Shows commands or other text that should be typed literally by the user.

Constant width italic

Shows text that should be replaced with user-supplied values or by values determined by context.

Using Code Examples

Supplemental material (code examples, exercises, etc.) is available for download at https://github.com/katywarr/strengthening-dnns.

This book is here to help you get your job done. In general, if example code is offered with this book, you may use it in your programs and documentation. You do not need to contact us for permission unless you’re reproducing a significant portion of the code. For example, writing a program that uses several chunks of code from this book does not require permission. Selling or distributing a CD-ROM of examples from O’Reilly books does require permission. Answering a question by citing this book and quoting example code does not require permission. Incorporating a significant amount of example code from this book into your product’s documentation does require permission.

We appreciate, but do not require, attribution. An attribution usually includes the title, author, publisher, and ISBN. For example: “Strengthening Deep Neural Networks by Katy Warr (O’Reilly). Copyright 2019 Katy Warr, 978-1-492-04495-6.”

If you feel your use of code examples falls outside fair use or the permission given above, feel free to contact us at [email protected].

The Mathematics in This Book

This book is intended for both mathematicians and nonmathematicians. If you are unfamiliar with (or have forgotten) mathematical notations, Appendix A contains a summary of the main mathematical symbols used in this book.

O’Reilly Online Learning

Our unique network of experts and innovators share their knowledge and expertise through books, articles, conferences, and our online learning platform. O’Reilly’s online learning platform gives you on-demand access to live training courses, in-depth learning paths, interactive coding environments, and a vast collection of text and video from O’Reilly and 200+ other publishers. For more information, please visit http://oreilly.com.

How to Contact Us

Please address comments and questions concerning this book to the publisher:

• O’Reilly Media, Inc.
• 1005 Gravenstein Highway North
• Sebastopol, CA 95472
• 800-998-9938 (in the United States or Canada)
• 707-829-0515 (international or local)
• 707-829-0104 (fax)

We have a web page for this book, where we list errata, examples, and any additional information. You can access this page at https://oreil.ly/Strengthening_DNNs.

To comment or ask technical questions about this book, send email to [email protected].

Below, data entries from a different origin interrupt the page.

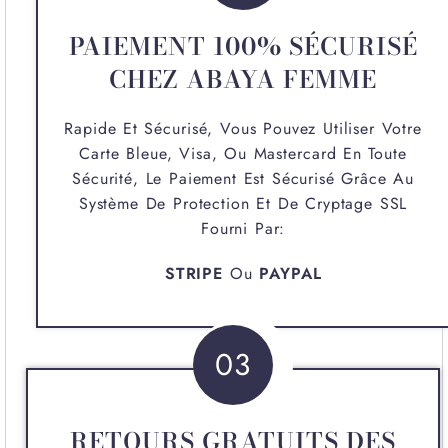
PAIEMENT 100% SÉCURISÉ
CHEZ ABAYA FEMME
Rapide Et Sécurisé, Vous Pouvez Utiliser Votre
Carte Bleue, Visa, Ou Mastercard En Toute
Sécurité, Le Paiement Est Sécurisé Grâce Au
Système De Protection Et De Cryptage SSL
Fourni Par:
STRIPE
Ou
PAYPAL
03
RETOURS GRATUITS DES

For more information about our books, courses, conferences, and news, see our website at http://www.oreilly.com.

Find us on Facebook: http://facebook.com/oreilly

Follow us on Twitter: http://twitter.com/oreillymedia

Watch us on YouTube: http://www.youtube.com/oreillymedia

Acknowledgments

I am very grateful to the O’Reilly team for giving me the opportunity to write this book and providing excellent support throughout. Thank you especially to my editor, Michele Cronin, for her help and encouragement, and to the production team of Deborah Baker, Rebecca Demarest, and Sonia Saruba. Thanks also to Nick Adams from the tools team for working out some of the more tricky LaTeX math formatting.

Thank you to my reviewers: Nikhil Buduma, Pin-Yu Chen, Dominic Monn, and Yacin Nadji. Your comments were all extremely helpful. Thank you also Dominic for checking over the code and providing useful suggestions for improvement.

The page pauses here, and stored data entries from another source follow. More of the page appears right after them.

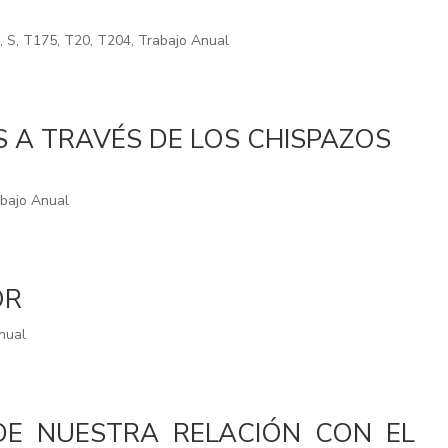
a
,
S
,
T175
,
T20
,
T204
,
Trabajo Anual
 A TRAVÉS DE LOS CHISPAZOS
bajo Anual
OR
nual
DE NUESTRA RELACIÓN CON EL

Several of my work colleagues at Roke Manor Research provided insightful feedback that provoked interesting discussions on deep learning, cybersecurity, and mathematics. Thank you to Alex Collins, Robert Hancock, Darren Richardson, and Mark West.

Much of this book is based on recent research and I am grateful to all the researchers who kindly granted me permission to use images from their work.

Thank you to my children for being so supportive: Eleanor for her continual encouragement, and Dylan for patiently explaining some of the math presented in the research papers (and for accepting that “maths” might be spelled with a letter missing in this US publication).

Finally, thank you to my husband George for the many cups of tea and for reviewing the early drafts when the words were in completely the wrong order. Sorry I didn’t include your jokes.